A live and comprehensive sampling metadata manifest

The ERGA metadata manifest and its SOP are living documents, which are regularly revised under strict version control (https://github.com/ERGA-consortium/ERGA-sample-manifest). During the Pilot phase, it became clear that the metadata core was not entirely comprehensive. For example, the first version could not capture sampling depth and only allowed inputting a precise location. This information is important in the marine context as it was not possible to correctly represent samples from trawls or transects. Updated releases of the manifest have acknowledged these gaps and now comprise fields for e.g., depth and latitudinal and longitudinal coordinates for two points instead of one for sampling transects, extended vocabulary for sampled tissues, etc. As ERGA progresses, adding more extensions might be necessary during the planned regular updates.

The question that is often raised in regard to metadata collection is what is the trade-off between comprehensiveness versus feasibility. Sampling for reference genome generation has many logistical steps that are important to document in the metadata record. Such extensive collection of metadata appears doable when the emphasis is on single (or a few) representative samples per species while we acknowledge that feasibility and applicability might be different for e.g., population data or already collected material that cannot be obtained again. Yet, as the field of genomics moves forward and technological advances allow extracting more data at higher quality from material with varying quality samples, extending the high ERGA standards to any sample collected for genetic analyses appears as an appropriate perspective. In this light, the increase in frozen archives that ERGA supports will be a treasure trove for genome initiatives.

Streamlining legal compliance procedures

Biodiversity knows no boundaries and it is blissfully unaware of its traversal distribution across many national, political, and cultural borders that may have varying legal systems.
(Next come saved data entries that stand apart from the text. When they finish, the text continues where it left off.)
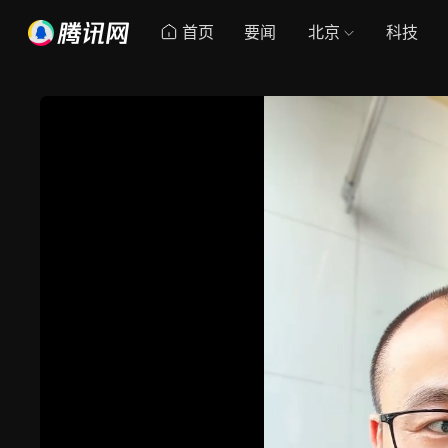
首页
要闻
北京
科技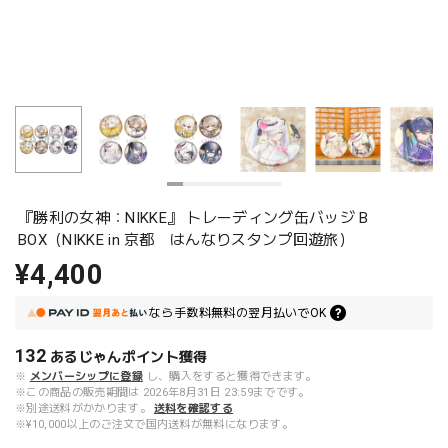
『勝利の女神：NIKKE』 トレーディング缶バッジ B
BOX（NIKKE in 京都 はんなりスタンプ回遊旅）
¥4,400
なら
手数料無料の
翌月払いでOK
132
あるじゃんポイント
獲得
※
メンバーシップに登録
し、購入をすると獲得できます。
※この商品の販売期間は 2026年8月31日 23:59までです。
※別途送料がかかります。
送料を確認する
※¥10,000以上のご注文で国内送料が無料になります。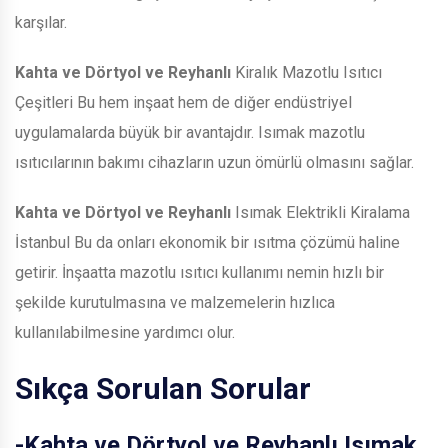
karşılar.
Kahta ve Dörtyol ve Reyhanlı
Kiralık Mazotlu Isıtıcı
Çeşitleri Bu hem inşaat hem de diğer endüstriyel
uygulamalarda büyük bir avantajdır. Isımak mazotlu
ısıtıcılarının bakımı cihazların uzun ömürlü olmasını sağlar.
Kahta ve Dörtyol ve Reyhanlı
Isımak Elektrikli Kiralama
İstanbul Bu da onları ekonomik bir ısıtma çözümü haline
getirir. İnşaatta mazotlu ısıtıcı kullanımı nemin hızlı bir
şekilde kurutulmasına ve malzemelerin hızlıca
kullanılabilmesine yardımcı olur.
Sıkça Sorulan Sorular
-
Kahta ve Dörtyol ve Reyhanlı
Isımak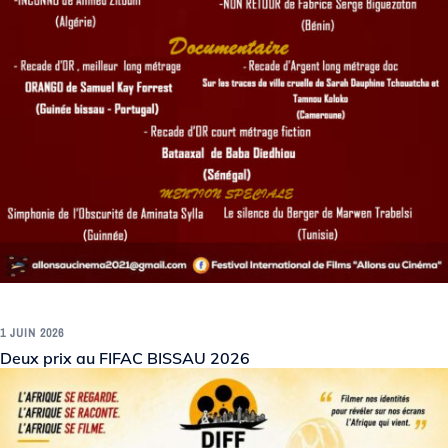
1 JUIN 2026
Deux prix au FIFAC BISSAU 2026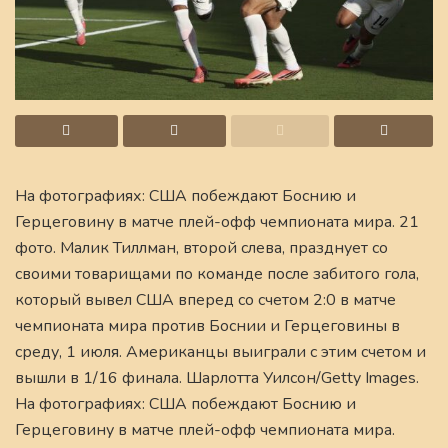
На фотографиях: США побеждают Боснию и
Герцеговину в матче плей-офф чемпионата мира. 21
фото. Малик Тиллман, второй слева, празднует со
своими товарищами по команде после забитого гола,
который вывел США вперед со счетом 2:0 в матче
чемпионата мира против Боснии и Герцеговины в
среду, 1 июля. Американцы выиграли с этим счетом и
вышли в 1/16 финала. Шарлотта Уилсон/Getty Images.
На фотографиях: США побеждают Боснию и
Герцеговину в матче плей-офф чемпионата мира.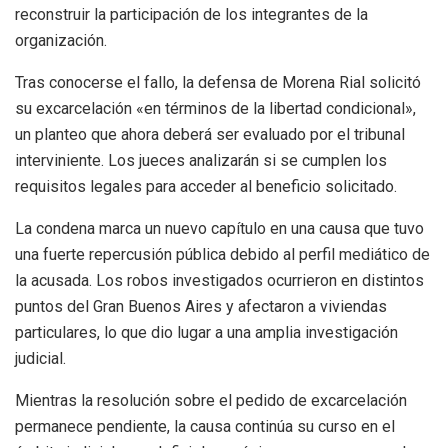
reconstruir la participación de los integrantes de la
organización.
Tras conocerse el fallo, la defensa de Morena Rial solicitó
su excarcelación «en términos de la libertad condicional»,
un planteo que ahora deberá ser evaluado por el tribunal
interviniente. Los jueces analizarán si se cumplen los
requisitos legales para acceder al beneficio solicitado.
La condena marca un nuevo capítulo en una causa que tuvo
una fuerte repercusión pública debido al perfil mediático de
la acusada. Los robos investigados ocurrieron en distintos
puntos del Gran Buenos Aires y afectaron a viviendas
particulares, lo que dio lugar a una amplia investigación
judicial.
Mientras la resolución sobre el pedido de excarcelación
permanece pendiente, la causa continúa su curso en el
However, ERGA is obligated to respect these borders and the legal systems within, and so a harmonisation of procedures will be a crucial aspect of building a streamlined European sampling infrastructure for reference genome generation. ERGA’s network provides cross-country communication, which should be extended to local authorities, and ensure efficient flow of information about specific legal requirements of sampling. Streamlining the steps required to ensure legal compliance therefore is an important way to increase the efficiency of the reference genome generation pipeline.

A continued concerted effort

Under the umbrella of the EBP and in the light of the progress that sequencing technology and data processing offer, there is a need to scale up the genome generation process. While ERGA has pioneered the establishment of a collaborative transnational effort for reference genome generation in Europe, other regional initiatives advance and face similar challenges. We here call for the establishment of collaborative concerted efforts among different consortia under the EBP flag, unifying standards across the whole workflow, starting with sampling and sampling processing and ending with making data available via open repositories.